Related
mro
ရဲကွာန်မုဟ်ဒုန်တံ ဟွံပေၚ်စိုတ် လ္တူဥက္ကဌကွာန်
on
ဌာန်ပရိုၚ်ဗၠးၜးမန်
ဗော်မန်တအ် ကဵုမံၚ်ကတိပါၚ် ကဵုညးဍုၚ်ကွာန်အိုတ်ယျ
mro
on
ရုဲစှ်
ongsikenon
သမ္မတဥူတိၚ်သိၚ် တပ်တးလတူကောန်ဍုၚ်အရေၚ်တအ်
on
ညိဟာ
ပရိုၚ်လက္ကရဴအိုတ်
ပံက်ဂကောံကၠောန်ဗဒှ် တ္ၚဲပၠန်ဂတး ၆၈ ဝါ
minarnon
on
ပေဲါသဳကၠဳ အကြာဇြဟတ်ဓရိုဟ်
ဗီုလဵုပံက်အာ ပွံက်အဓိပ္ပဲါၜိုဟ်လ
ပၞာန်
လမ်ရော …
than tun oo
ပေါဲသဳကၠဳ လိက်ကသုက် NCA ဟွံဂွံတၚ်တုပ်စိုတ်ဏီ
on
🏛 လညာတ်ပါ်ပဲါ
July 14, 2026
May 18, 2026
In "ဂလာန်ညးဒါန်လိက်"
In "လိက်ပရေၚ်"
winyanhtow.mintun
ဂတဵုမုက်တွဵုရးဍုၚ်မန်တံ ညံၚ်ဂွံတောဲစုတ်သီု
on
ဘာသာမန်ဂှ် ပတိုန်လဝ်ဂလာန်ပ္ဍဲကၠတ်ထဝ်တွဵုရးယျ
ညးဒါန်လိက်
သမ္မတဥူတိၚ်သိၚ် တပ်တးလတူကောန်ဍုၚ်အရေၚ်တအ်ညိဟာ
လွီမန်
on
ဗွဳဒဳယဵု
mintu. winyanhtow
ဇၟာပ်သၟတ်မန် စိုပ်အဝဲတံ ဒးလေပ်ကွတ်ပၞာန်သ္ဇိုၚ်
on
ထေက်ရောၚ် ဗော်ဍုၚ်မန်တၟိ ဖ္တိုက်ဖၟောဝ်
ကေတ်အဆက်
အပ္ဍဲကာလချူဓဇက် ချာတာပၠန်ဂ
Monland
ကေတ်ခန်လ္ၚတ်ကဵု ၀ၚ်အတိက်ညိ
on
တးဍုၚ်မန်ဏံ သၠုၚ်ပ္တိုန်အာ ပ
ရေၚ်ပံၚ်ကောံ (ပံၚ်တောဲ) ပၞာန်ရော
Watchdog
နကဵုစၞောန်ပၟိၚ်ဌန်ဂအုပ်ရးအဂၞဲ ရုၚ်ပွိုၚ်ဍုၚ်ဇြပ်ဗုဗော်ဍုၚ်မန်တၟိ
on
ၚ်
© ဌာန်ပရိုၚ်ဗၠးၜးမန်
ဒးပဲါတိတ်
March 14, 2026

· · ·

Instructions to follow:
Exactly as written above, copy out all the records.

Answer area:
Related
mro
ရဲကွာန်မုဟ်ဒုန်တံ ဟွံပေၚ်စိုတ် လ္တူဥက္ကဌကွာန်
on
ဌာန်ပရိုၚ်ဗၠးၜးမန်
ဗော်မန်တအ် ကဵုမံၚ်ကတိပါၚ် ကဵုညးဍုၚ်ကွာန်အိုတ်ယျ
mro
on
ရုဲစှ်
ongsikenon
သမ္မတဥူတိၚ်သိၚ် တပ်တးလတူကောန်ဍုၚ်အရေၚ်တအ်
on
ညိဟာ
ပရိုၚ်လက္ကရဴအိုတ်
ပံက်ဂကောံကၠောန်ဗဒှ် တ္ၚဲပၠန်ဂတး ၆၈ ဝါ
minarnon
on
ပေဲါသဳကၠဳ အကြာဇြဟတ်ဓရိုဟ်
ဗီုလဵုပံက်အာ ပွံက်အဓိပ္ပဲါၜိုဟ်လ
ပၞာန်
လမ်ရော …
than tun oo
ပေါဲသဳကၠဳ လိက်ကသုက် NCA ဟွံဂွံတၚ်တုပ်စိုတ်ဏီ
on
🏛 လညာတ်ပါ်ပဲါ
July 14, 2026
May 18, 2026
In "ဂလာန်ညးဒါန်လိက်"
In "လိက်ပရေၚ်"
winyanhtow.mintun
ဂတဵုမုက်တွဵုရးဍုၚ်မန်တံ ညံၚ်ဂွံတောဲစုတ်သီု
on
ဘာသာမန်ဂှ် ပတိုန်လဝ်ဂလာန်ပ္ဍဲကၠတ်ထဝ်တွဵုရးယျ
ညးဒါန်လိက်
သမ္မတဥူတိၚ်သိၚ် တပ်တးလတူကောန်ဍုၚ်အရေၚ်တအ်ညိဟာ
လွီမန်
on
ဗွဳဒဳယဵု
mintu. winyanhtow
ဇၟာပ်သၟတ်မန် စိုပ်အဝဲတံ ဒးလေပ်ကွတ်ပၞာန်သ္ဇိုၚ်
on
ထေက်ရောၚ် ဗော်ဍုၚ်မန်တၟိ ဖ္တိုက်ဖၟောဝ်
ကေတ်အဆက်
အပ္ဍဲကာလချူဓဇက် ချာတာပၠန်ဂ
Monland
ကေတ်ခန်လ္ၚတ်ကဵု ၀ၚ်အတိက်ညိ
on
တးဍုၚ်မန်ဏံ သၠုၚ်ပ္တိုန်အာ ပ
ရေၚ်ပံၚ်ကောံ (ပံၚ်တောဲ) ပၞာန်ရော
Watchdog
နကဵုစၞောန်ပၟိၚ်ဌန်ဂအုပ်ရးအဂၞဲ ရုၚ်ပွိုၚ်ဍုၚ်ဇြပ်ဗုဗော်ဍုၚ်မန်တၟိ
on
ၚ်
© ဌာန်ပရိုၚ်ဗၠးၜးမန်
ဒးပဲါတိတ်
March 14, 2026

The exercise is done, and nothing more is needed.